Ces épreuves ne semblent donc pas étrangères dans l’harmonisation de l’album s’ouvrant par « Moon » pour s’achever par « Solstice », astre solaire à son apogée dont l’instrumentalisation entre en écho avec le premier titre. Comme la propre expérience de Björk et celles que nous éprouvons dans nos vies, la lumière du Soleil succède éternellement aux cycles de la Lune pour sortir de la nuit et générer un nouveau jour : « Best way to start-a-new Is to fail miserably Fail at loving And fail at giving Fail at creating a flow Then realign the whole And kick into the starthole To risk all is the end all and the beginning all. » (Moon).
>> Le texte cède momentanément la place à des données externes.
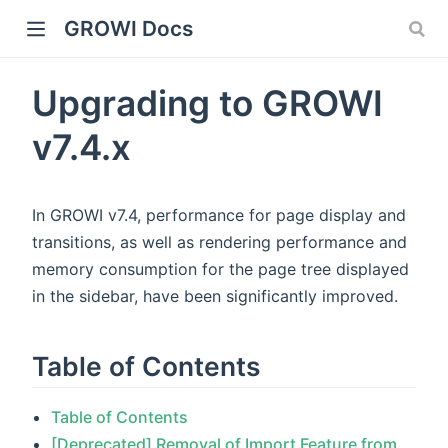
GROWI Docs
Upgrading to GROWI
v7.4.x
In GROWI v7.4, performance for page display and
transitions, as well as rendering performance and
memory consumption for the page tree displayed
indow)
in the sidebar, have been significantly improved.
Table of Contents
)
Table of Contents
[Deprecated] Removal of Import Feature from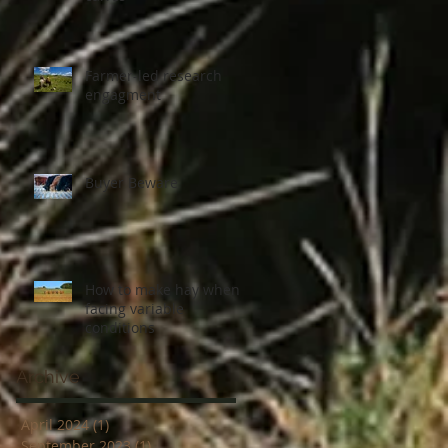
Farmer-led research
engagment
Buyer Beware
How to make hay when
facing variable
conditions
Archive
April 2024
(1)
1 post
September 2023
(1)
1 post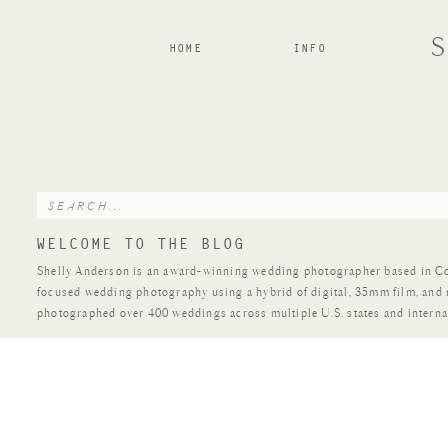
HOME
INFO
Search
for:
WELCOME TO THE BLOG
Shelly Anderson is an award-winning wedding photographer based in Colo
focused wedding photography using a hybrid of digital, 35mm film, and
photographed over 400 weddings across multiple U.S. states and interna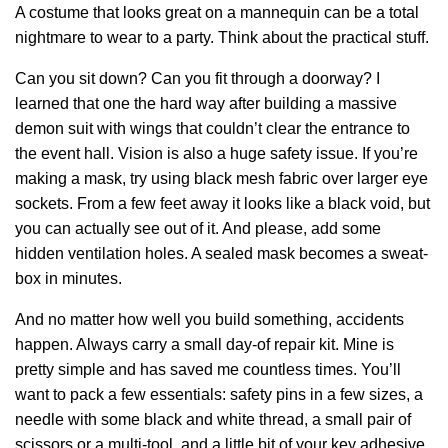
A costume that looks great on a mannequin can be a total
nightmare to wear to a party. Think about the practical stuff.
Can you sit down? Can you fit through a doorway? I
learned that one the hard way after building a massive
demon suit with wings that couldn’t clear the entrance to
the event hall. Vision is also a huge safety issue. If you’re
making a mask, try using black mesh fabric over larger eye
sockets. From a few feet away it looks like a black void, but
you can actually see out of it. And please, add some
hidden ventilation holes. A sealed mask becomes a sweat-
box in minutes.
And no matter how well you build something, accidents
happen. Always carry a small day-of repair kit. Mine is
pretty simple and has saved me countless times. You’ll
want to pack a few essentials: safety pins in a few sizes, a
needle with some black and white thread, a small pair of
scissors or a multi-tool, and a little bit of your key adhesive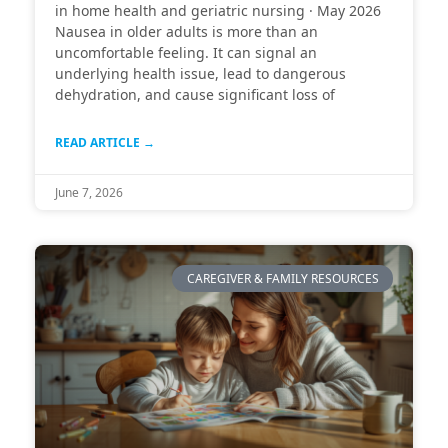
in home health and geriatric nursing · May 2026
Nausea in older adults is more than an
uncomfortable feeling. It can signal an
underlying health issue, lead to dangerous
dehydration, and cause significant loss of
READ ARTICLE →
June 7, 2026
CAREGIVER & FAMILY RESOURCES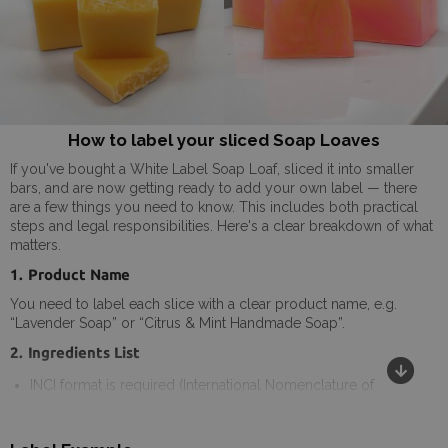
How to label your sliced Soap Loaves
If you've bought a White Label Soap Loaf, sliced it into smaller
bars, and are now getting ready to add your own label — there
are a few things you need to know. This includes both practical
steps and legal responsibilities. Here's a clear breakdown of what
matters.
1. Product Name
You need to label each slice with a clear product name, e.g.
“Lavender Soap” or “Citrus & Mint Handmade Soap”.
2. Ingredients List
INCI format is required (International Nomenclature of
Cosmetic Ingredients). -
(can be found on the product label
and the website: materials/ingredients)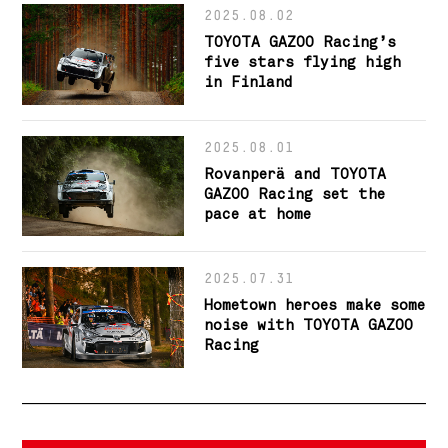
2025.08.02
TOYOTA GAZOO Racing’s
five stars flying high
in Finland
2025.08.01
Rovanperä and TOYOTA
GAZOO Racing set the
pace at home
2025.07.31
Hometown heroes make some
noise with TOYOTA GAZOO
Racing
L’album s’achève alors par cette maxime : « And then you remember That you are yourself You are a light bearer, a light bearer receiving radiance from others flickering sunrise » (Solstice) comme pour mieux nous faire ressentir notre appartenance chimique et affective à cet univers et la régénérescence éternelle des molécules. Comme le disait déjà Lavoisier, « rien ne se perd, rien ne se crée, tout se transforme », Biophilia se fait alors la musique de cette alchimie.